> _EXERCISE AIM_:
Return the data below in full and exactly, except that the pictures are dropped.

> _PROVIDED MATERIAL_:

▬▬▬

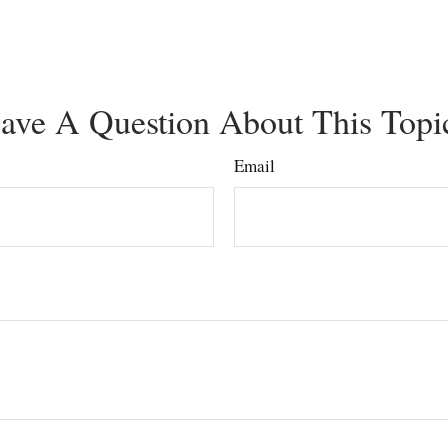
ave A Question About This Topi
Email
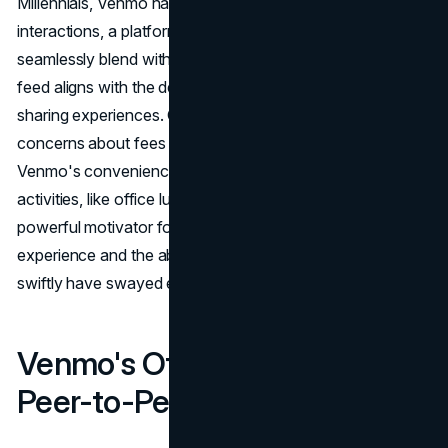
Millennials, Venmo has become an integral part of social
interactions, a platform where financial transactions
seamlessly blend with communication. The app's social
feed aligns with the desire for constant connection and
sharing experiences. Gen X, while initially resistant due to
concerns about fees and security, has embraced
Venmo's convenience. The fear of missing out on social
activities, like office lunch outings, proved to be a
powerful motivator for adoption. Venmo's user-friendly
experience and the ability to resolve financial matters
swiftly have swayed even the most skeptical users.
Venmo's Offerings: Beyond
Peer-to-Peer Payments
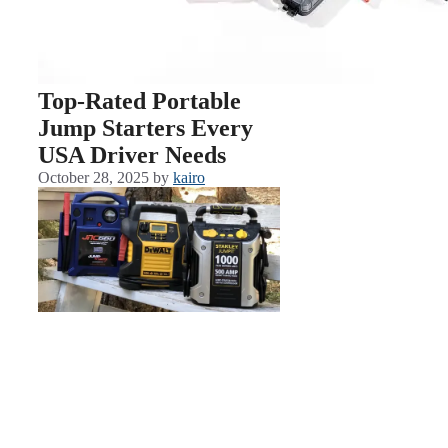
Top-Rated Portable
Jump Starters Every
USA Driver Needs
October 28, 2025
by
kairo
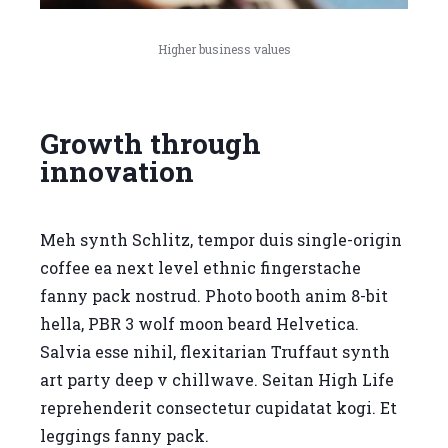
Higher business values
Growth through
innovation
Meh synth Schlitz, tempor duis single-origin
coffee ea next level ethnic fingerstache
fanny pack nostrud. Photo booth anim 8-bit
hella, PBR 3 wolf moon beard Helvetica.
Salvia esse nihil, flexitarian Truffaut synth
art party deep v chillwave. Seitan High Life
reprehenderit consectetur cupidatat kogi. Et
leggings fanny pack.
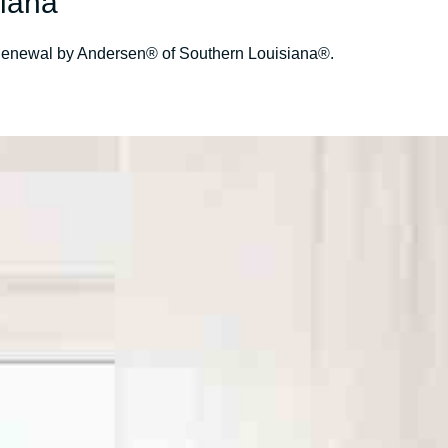
iana
s- Renewal by Andersen® of Southern Louisiana®.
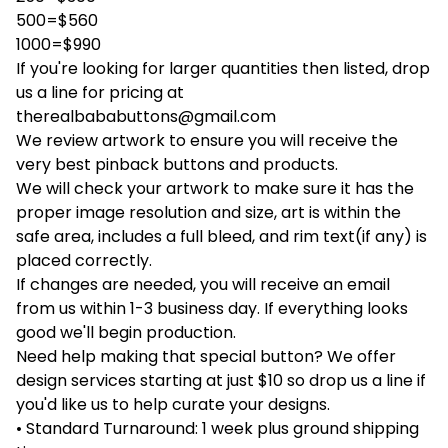
500=$560
1000=$990
If you're looking for larger quantities then listed, drop
us a line for pricing at
therealbababuttons@gmail.com
We review artwork to ensure you will receive the
very best pinback buttons and products.
We will check your artwork to make sure it has the
proper image resolution and size, art is within the
safe area, includes a full bleed, and rim text(if any) is
placed correctly.
If changes are needed, you will receive an email
from us within 1-3 business day. If everything looks
good we'll begin production.
Need help making that special button? We offer
design services starting at just $10 so drop us a line if
you'd like us to help curate your designs.
• Standard Turnaround: 1 week plus ground shipping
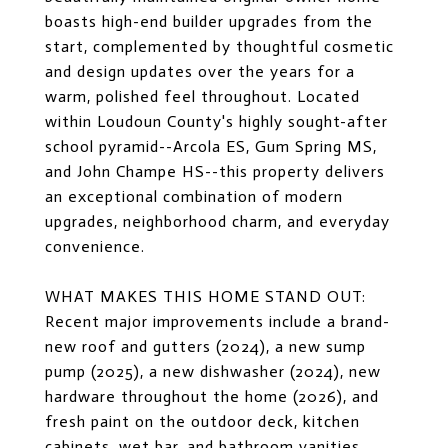
boasts high-end builder upgrades from the
start, complemented by thoughtful cosmetic
and design updates over the years for a
warm, polished feel throughout. Located
within Loudoun County's highly sought-after
school pyramid--Arcola ES, Gum Spring MS,
and John Champe HS--this property delivers
an exceptional combination of modern
upgrades, neighborhood charm, and everyday
convenience.
WHAT MAKES THIS HOME STAND OUT:
Recent major improvements include a brand-
new roof and gutters (2024), a new sump
pump (2025), a new dishwasher (2024), new
hardware throughout the home (2026), and
fresh paint on the outdoor deck, kitchen
cabinets, wet bar, and bathroom vanities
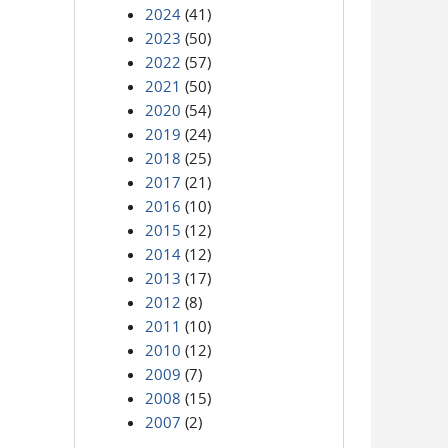
2024
(41)
2023
(50)
2022
(57)
2021
(50)
2020
(54)
2019
(24)
2018
(25)
2017
(21)
2016
(10)
2015
(12)
2014
(12)
2013
(17)
2012
(8)
2011
(10)
2010
(12)
2009
(7)
2008
(15)
2007
(2)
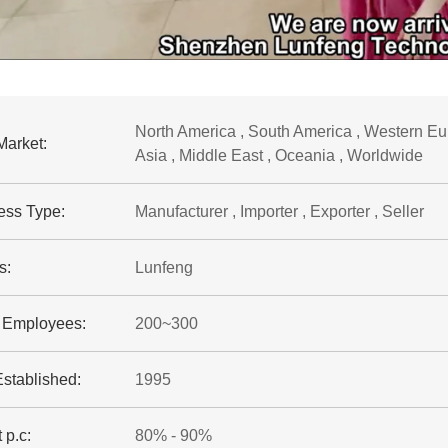
North America , South America , Western Eur
Market:
Asia , Middle East , Oceania , Worldwide
ess Type:
Manufacturer , Importer , Exporter , Seller
s:
Lunfeng
f Employees:
200~300
Established:
1995
 p.c:
80% - 90%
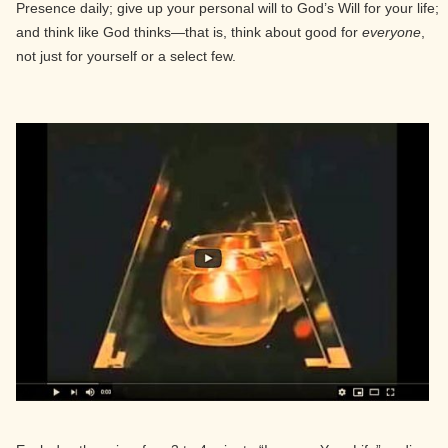
Presence daily; give up your personal will to God’s Will for your life;
and think like God thinks—that is, think about good for
everyone
,
not just for yourself or a select few.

▬▬▬

> _TASK OUTPUT_:
ave A Question About This Topi
Email
Millennials, Venmo has become an integral part of social
interactions, a platform where financial transactions
seamlessly blend with communication. The app's social
feed aligns with the desire for constant connection and
sharing experiences. Gen X, while initially resistant due to
concerns about fees and security, has embraced
Venmo's convenience. The fear of missing out on social
activities, like office lunch outings, proved to be a
powerful motivator for adoption. Venmo's user-friendly
experience and the ability to resolve financial matters
swiftly have swayed even the most skeptical users.
Venmo's Offerings: Beyond
Peer-to-Peer Payments
Top-Rated Portable
Jump Starters Every
USA Driver Needs
October 28, 2025
by
kairo
Higher business values
Growth through
innovation
Meh synth Schlitz, tempor duis single-origin
coffee ea next level ethnic fingerstache
fanny pack nostrud. Photo booth anim 8-bit
hella, PBR 3 wolf moon beard Helvetica.
Salvia esse nihil, flexitarian Truffaut synth
art party deep v chillwave. Seitan High Life
reprehenderit consectetur cupidatat kogi. Et
leggings fanny pack.
iana
s- Renewal by Andersen® of Southern Louisiana®.
500=$560
1000=$990
If you're looking for larger quantities then listed, drop
us a line for pricing at
therealbababuttons@gmail.com
We review artwork to ensure you will receive the
very best pinback buttons and products.
We will check your artwork to make sure it has the
proper image resolution and size, art is within the
safe area, includes a full bleed, and rim text(if any) is
placed correctly.
If changes are needed, you will receive an email
from us within 1-3 business day. If everything looks
good we'll begin production.
Need help making that special button? We offer
design services starting at just $10 so drop us a line if
you'd like us to help curate your designs.
• Standard Turnaround: 1 week plus ground shipping
boasts high-end builder upgrades from the
start, complemented by thoughtful cosmetic
and design updates over the years for a
warm, polished feel throughout. Located
within Loudoun County's highly sought-after
school pyramid--Arcola ES, Gum Spring MS,
and John Champe HS--this property delivers
an exceptional combination of modern
upgrades, neighborhood charm, and everyday
convenience.
WHAT MAKES THIS HOME STAND OUT:
Recent major improvements include a brand-
new roof and gutters (2024), a new sump
pump (2025), a new dishwasher (2024), new
hardware throughout the home (2026), and
fresh paint on the outdoor deck, kitchen
cabinets, wet bar, and bathroom vanities
2024
(41)
2023
(50)
2022
(57)
2021
(50)
2020
(54)
2019
(24)
2018
(25)
2017
(21)
2016
(10)
2015
(12)
2014
(12)
2013
(17)
2012
(8)
2011
(10)
2010
(12)
2009
(7)
2008
(15)
2007
(2)
North America , South America , Western Eur
Market:
Asia , Middle East , Oceania , Worldwide
ess Type:
Manufacturer , Importer , Exporter , Seller
s:
Lunfeng
f Employees:
200~300
Established:
1995
 p.c:
80% - 90%
Presence daily; give up your personal will to God’s Will for your life;
and think like God thinks—that is, think about good for
everyone
,
not just for yourself or a select few.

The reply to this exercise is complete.